England has London. France has Paris. And in the eyes of the world, the U.S. has New York. But what brought the Big Apple to such glittery prominence on the world stage?
As any realtor will tell you, there were three main reasons: location, location, and location. New York is situated in a large, natural harbor on the east coast. Within the harbor are miles and miles of protected coastline. For most of history the only economical way to ship goods over long distances was on the water. New York was connected via the Hudson River to upstate New York, and from there to the nation's interior via the Erie Canal. In short, the city was perfectly situated as a gateway for goods flowing between Europe and much of the U.S.
Aerial view of the tip of Manhattan, New York, United States ca. 1931. (U.S. National Archives/Wikipedia)
By 1900 New York was the busiest port in the U.S., and by some estimates the busiest in the world. Piers weren't tucked away in some remote location, but stretched out along the shores of lower Manhattan and Brooklyn. Manufacturers crowded near the shoreline to be near shippers. It was a crazy, energetic time. But even as New York was experiencing unrivaled commercial success, the confluence of factors that allowed it to thrive were about to turn on the city.
Mulberry Street, New York City (Detroit Publishing Co./Wikipedia)
The Hudson River, once a commercial lifeline, was a barrier for newly arriving trains from the west. Train cars had to be placed on barges and floated to the port. The appearance of trucks didn't make things any better, as they clogged the streets and tunnels of the city.
New York City Railroads circa 1900 (James R. Irwin/Wikipedia)
Meanwhile, on the other side of the Hudson, resourceful heads were eyeing the scene carefully. Improvements to the dilapidated and little used New Jersey ports began shortly after the Second World War. But it was the year 1955 that really turned the tide, when the governor of New Jersey announced the development of a new port on 450 acres of tidal marsh. Modern, with ready access to rail lines and the New Jersey Turnpike, the new port came as a jolt to New Yorkers. The city fought back, spending vast sums to remain competitive. But as surely as its location once nurtured New York, it ultimately brought an end to its thriving ports.
Adding insult to injury, the New Jersey port embraced a new twist that had only shown up in the late fifties — container shipping.

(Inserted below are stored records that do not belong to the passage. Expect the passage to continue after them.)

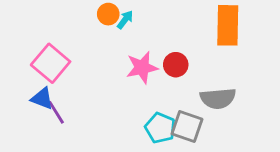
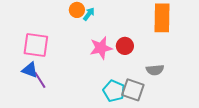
pink square: (51, 63) -> (36, 45), turned -32
gray semicircle: (218, 98) -> (155, 70), size x0.7

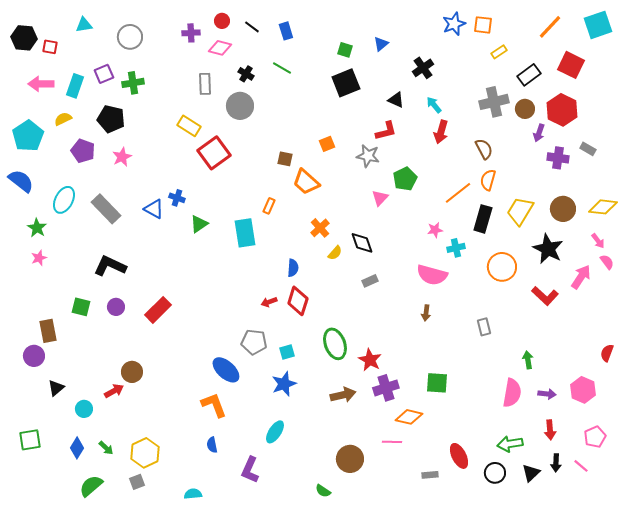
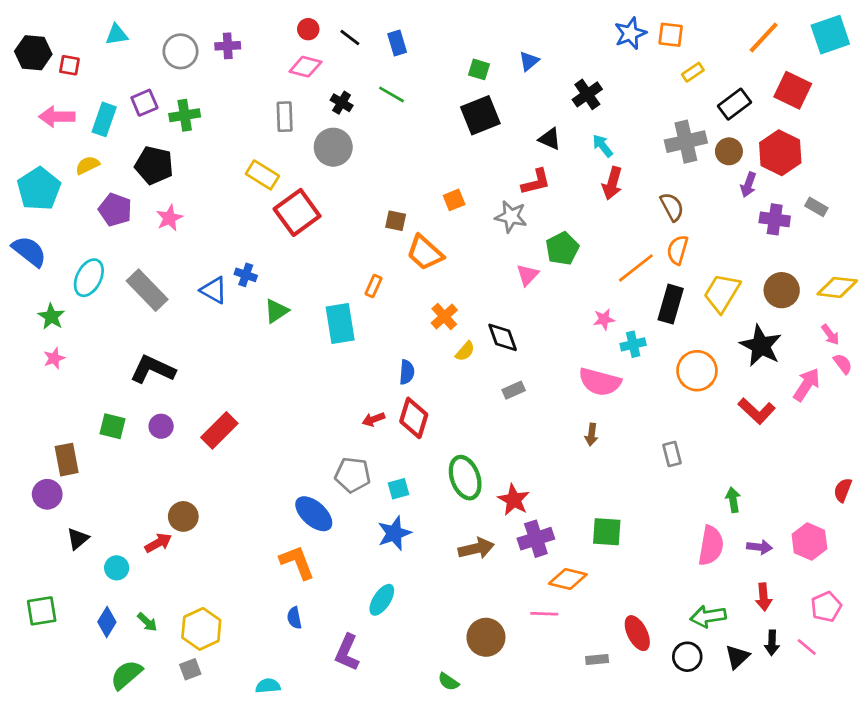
purple cross: (191, 33) -> (228, 46), moved

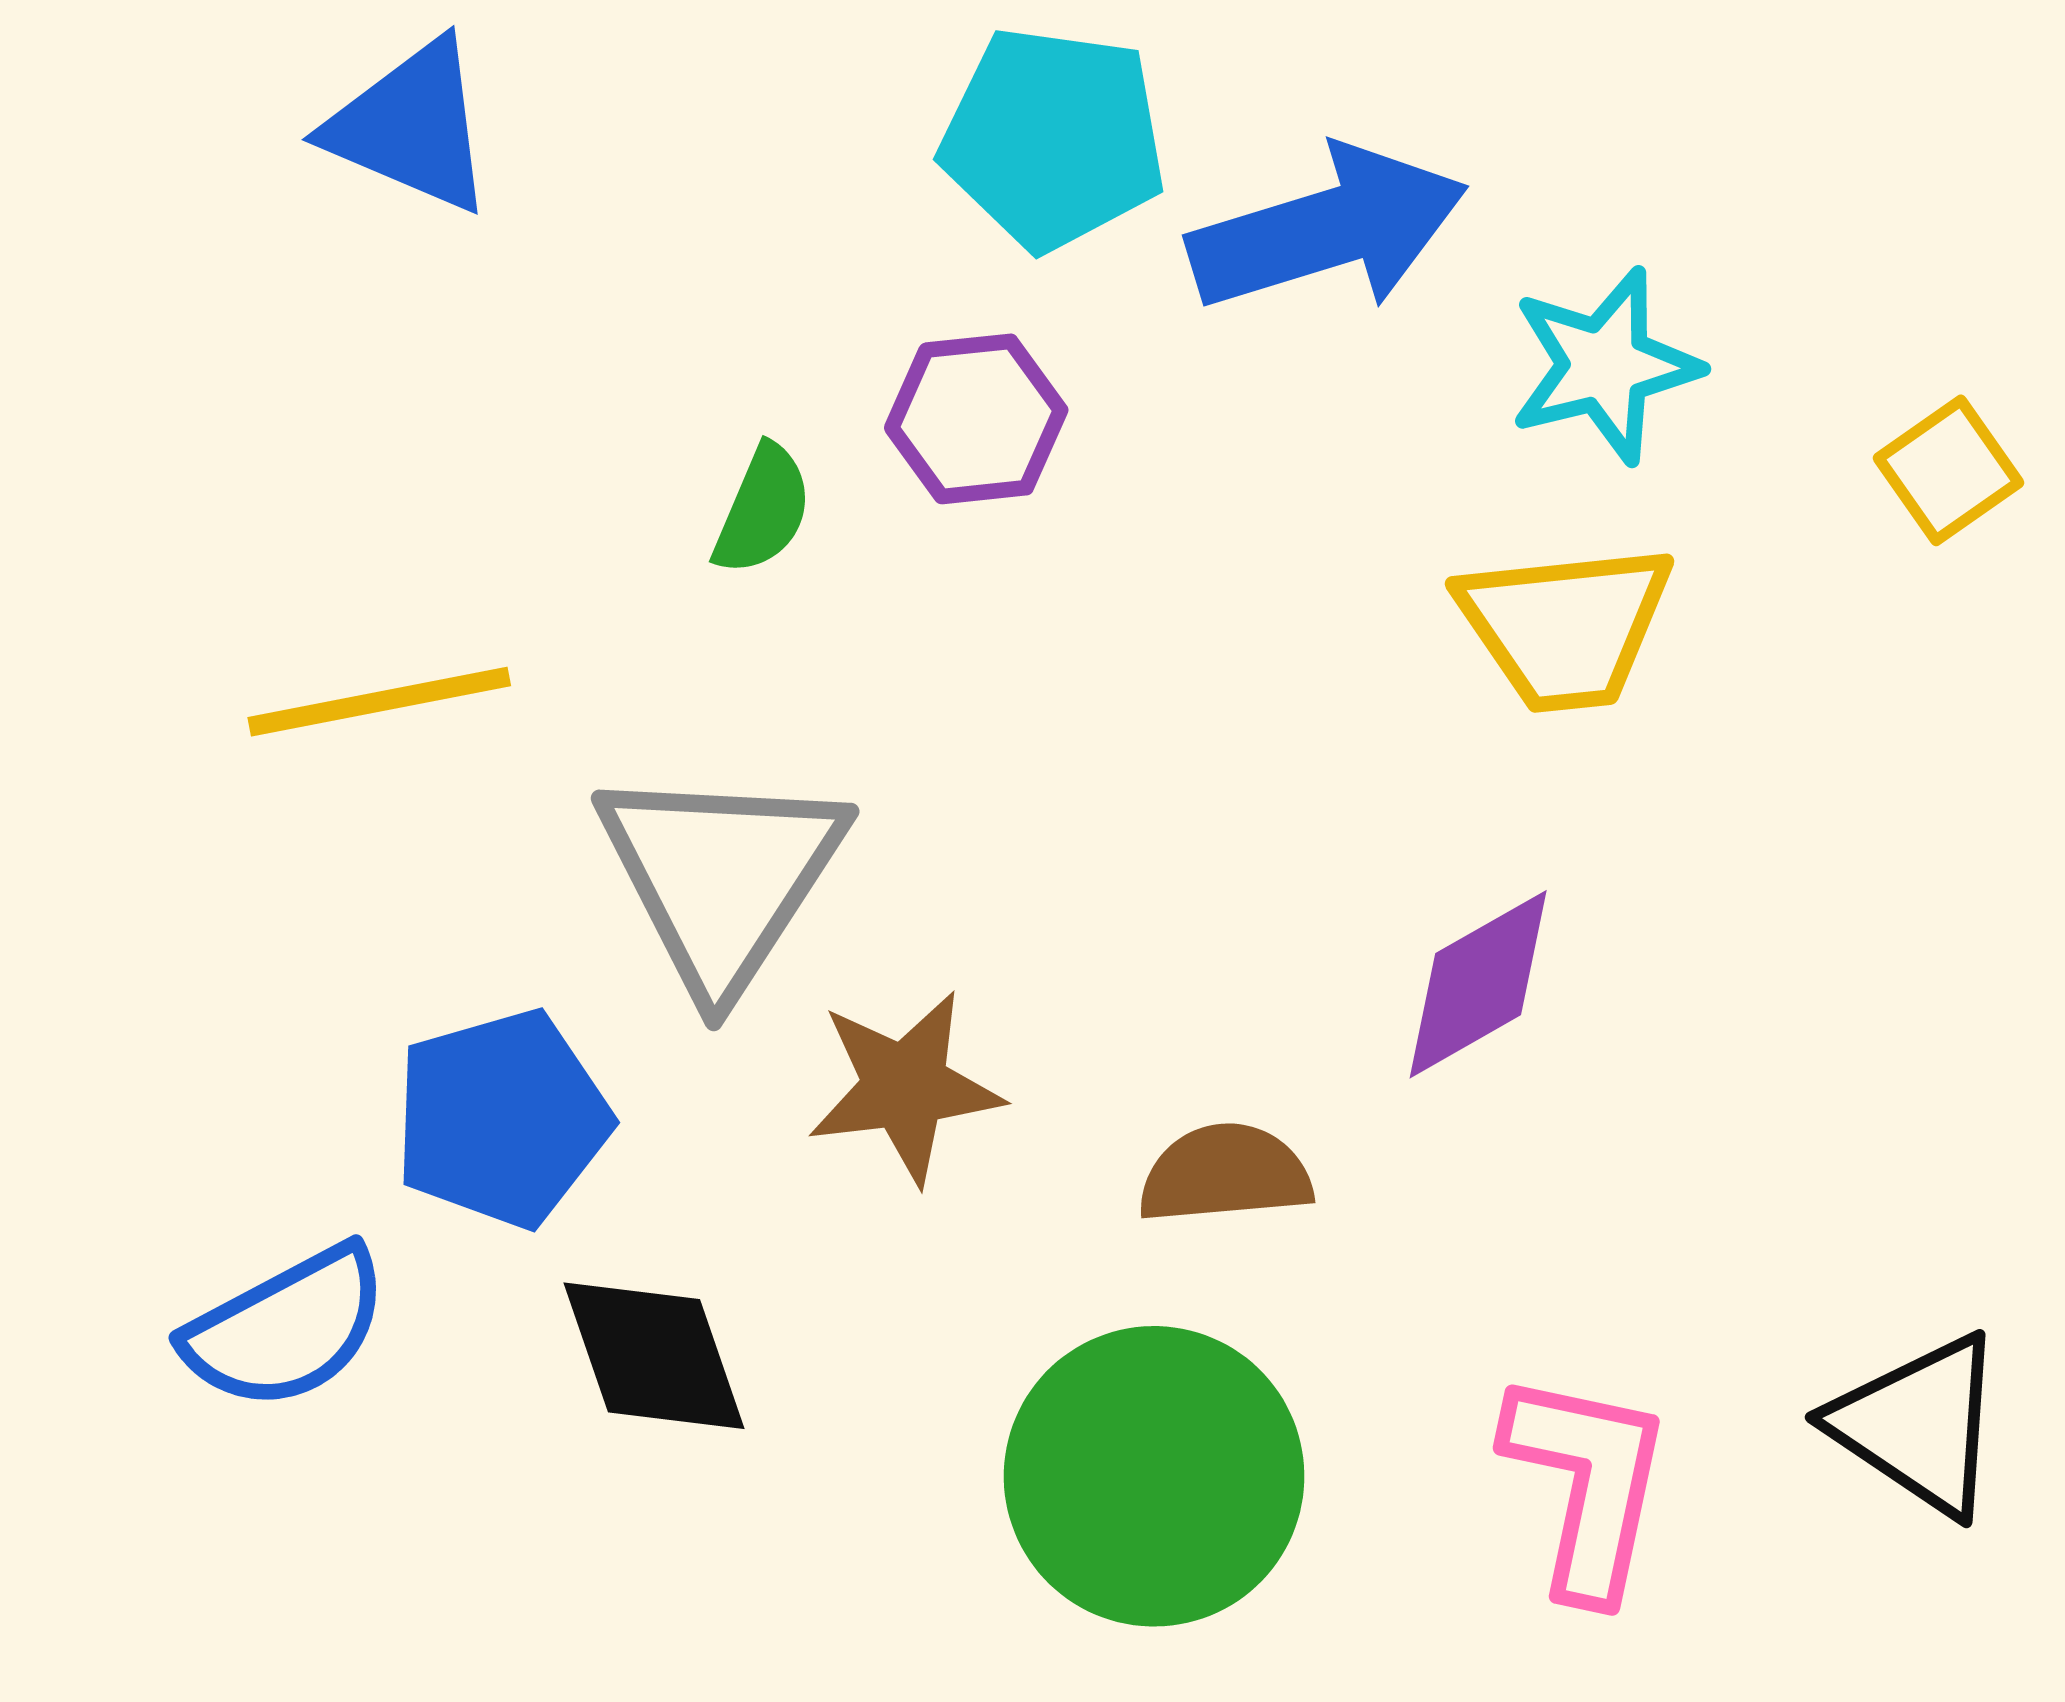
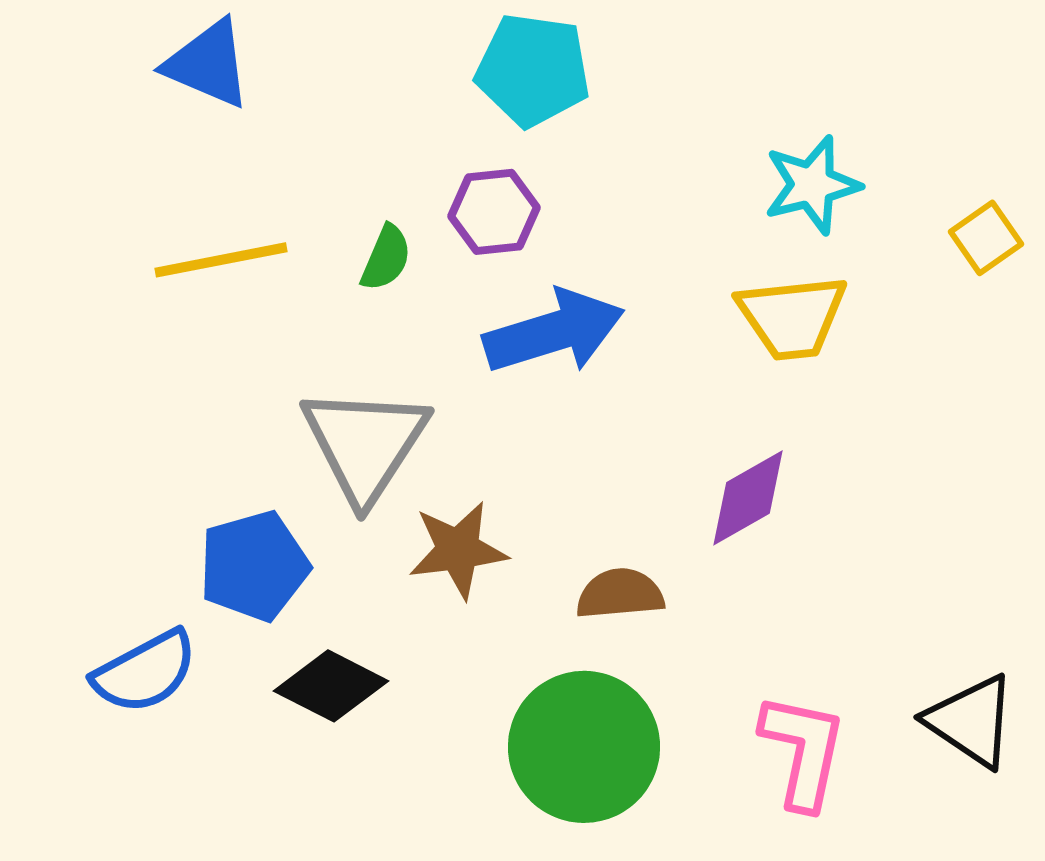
blue arrow: (1328, 229) -> (554, 332), moved
yellow line: (379, 702) -> (221, 260), moved
black diamond: (654, 1356) -> (331, 686), turned -44

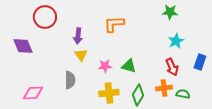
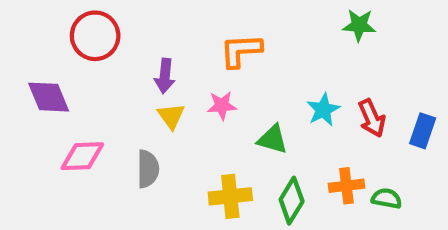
cyan star: (176, 41) -> (323, 110), moved
pink star: (105, 66) -> (222, 105), moved
red arrow: (172, 67) -> (372, 118), moved
pink diamond: (33, 93) -> (82, 156), moved

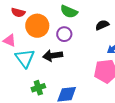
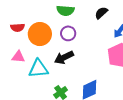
cyan triangle: (25, 58) -> (38, 69), turned -40

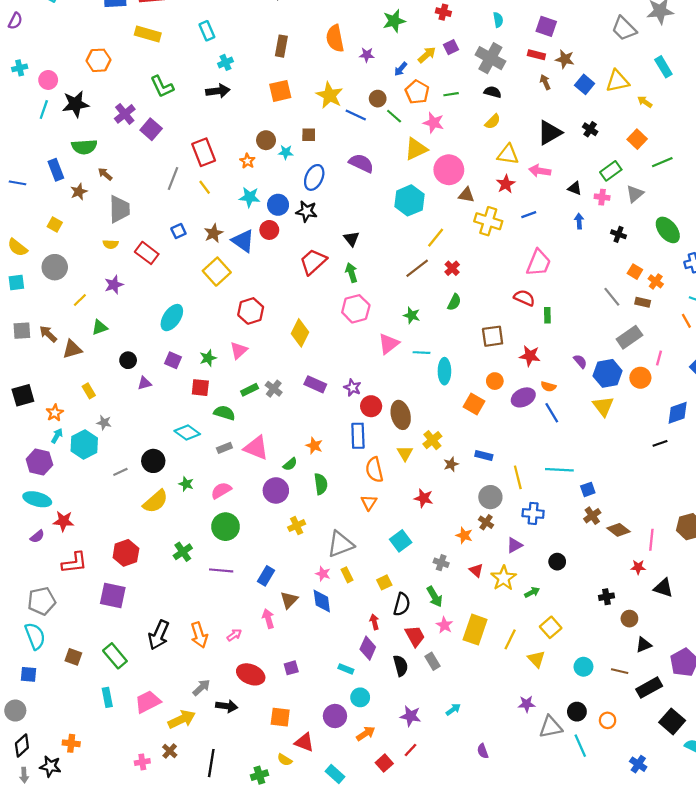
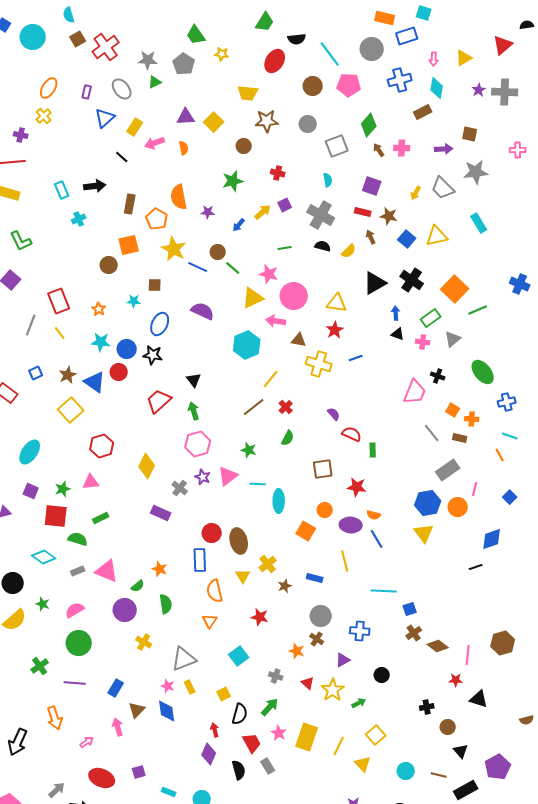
black arrow: (218, 91) -> (95, 186), moved
orange pentagon: (417, 92) -> (157, 219), moved
yellow arrow: (645, 102) -> (416, 193), moved, turned -96
yellow semicircle: (493, 122) -> (349, 251), moved
black cross: (590, 129) -> (412, 280), size x1.6
orange square: (637, 139) -> (455, 289), size x1.5
brown circle: (266, 140) -> (109, 265), moved
pink circle: (449, 170) -> (294, 296), moved
pink arrow: (540, 171) -> (276, 321), moved
blue arrow: (579, 221) -> (396, 313), moved
pink trapezoid: (539, 263) -> (415, 392), moved
orange cross: (656, 281) -> (472, 419), turned -32
pink triangle: (239, 350) -> (91, 482), turned 36
purple semicircle: (580, 361) -> (334, 414), moved
red square: (200, 388) -> (56, 516), size x1.4
purple star: (352, 388) -> (203, 477), moved
gray cross: (274, 389) -> (180, 488), moved
purple ellipse: (523, 397) -> (351, 525), turned 30
yellow line: (518, 477) -> (345, 561), moved
yellow cross: (297, 526) -> (144, 642), turned -35
green arrow: (435, 597) -> (270, 707), turned -108
orange arrow: (199, 635) -> (55, 718), moved
black triangle: (644, 645) -> (461, 751), turned -49
cyan rectangle: (346, 669) -> (169, 792), moved

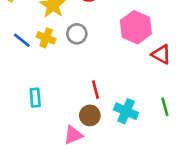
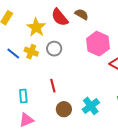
red line: (95, 90) -> (53, 86), moved
cyan cross: (126, 111) -> (91, 106), turned 30
pink triangle: (73, 135) -> (26, 120), moved

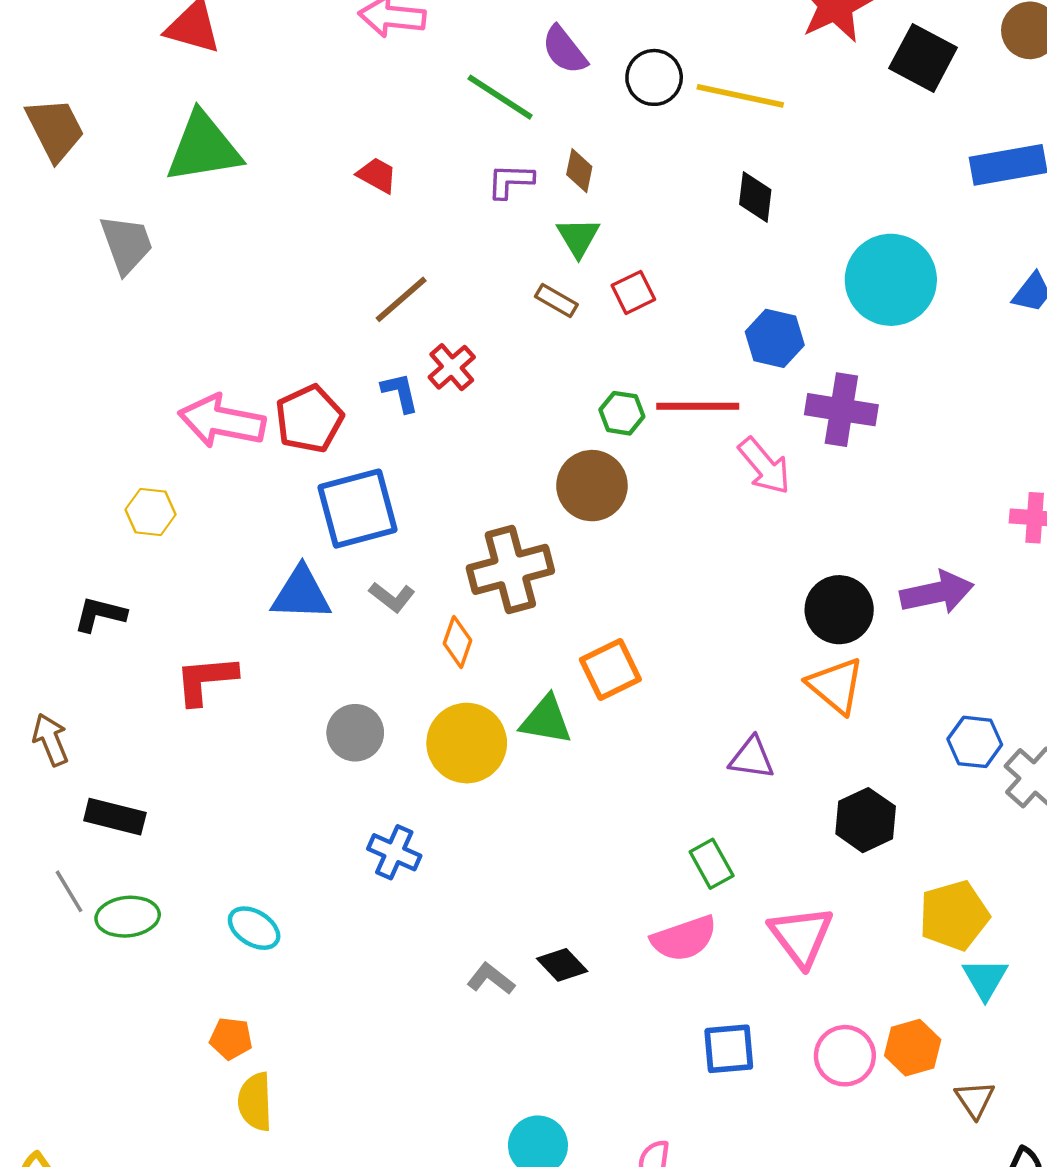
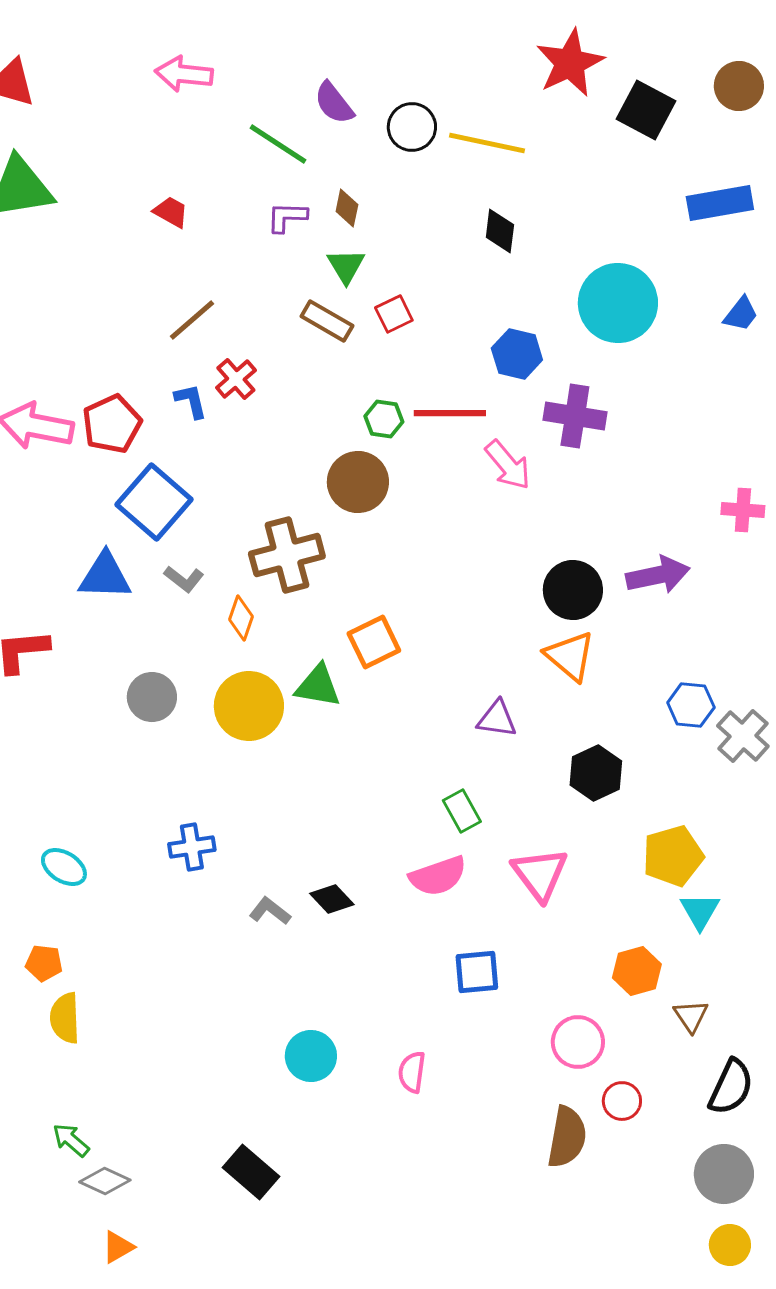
brown rectangle: (556, 300) -> (327, 321), size x1.4
blue square: (357, 509) -> (154, 502), turned -34
blue cross: (394, 852) -> (192, 847), moved, turned -33
pink circle: (845, 1056) -> (578, 1042), moved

New Jersey went on to become home to the busiest container port in the world until 1985, and it remains home to the busiest container port on the east coast.
The island of Manhattan, Jersey City, Newark Bay, and areas of the New York / New Jersey Port seen from aboard a plane in July, 2005. (Flickr/Wikipedia)
And New York? With the loss of its ports, one in four residents of Manhattan and Brooklyn packed up and left, part of a long downward spiral that took the city to within a hair's breadth of bankruptcy in the mid 1970s. But not to worry. As we've seen with the rise of the new World Trade Center Complex, New Yorkers have a determination that keeps them doggedly bouncing back.
[audio: New York New York, Debbie Harry/Moby]
One World Trade Center as seen from the Hudson River (Wikipedia)
I'm Andy Boyd at the University of Houston, where we're interested in the way inventive minds work.
Notes and references:
The "resourceful heads ... eyeing the scene carefully" from New Jersey were actually those of the Port of New York Authority, a combined agency of the states of New York and New Jersey, later renamed the Port Authority of New York and New Jersey.
M. Levinson. The Box. Princeton, New Jersey: Princeton University Press, 2006. See chapter 5, The Battle for New York's Port.
E. Lipton. New York Port Hums Again, With Asian Trade. New York Times, November 22, 2004. See also: http://www.nytimes.com/2004/11/22/nyregion/22port.html?_r=1&. Accessed May 13, 2014.
Port Newark — Elizabeth Marine Terminal. From the Wikipedia website: http://en.wikipedia.org/wiki/Port_Newark-Elizabeth_Marine_Terminal. Accessed May 13, 2014.
This episode first aired on May 15, 2014.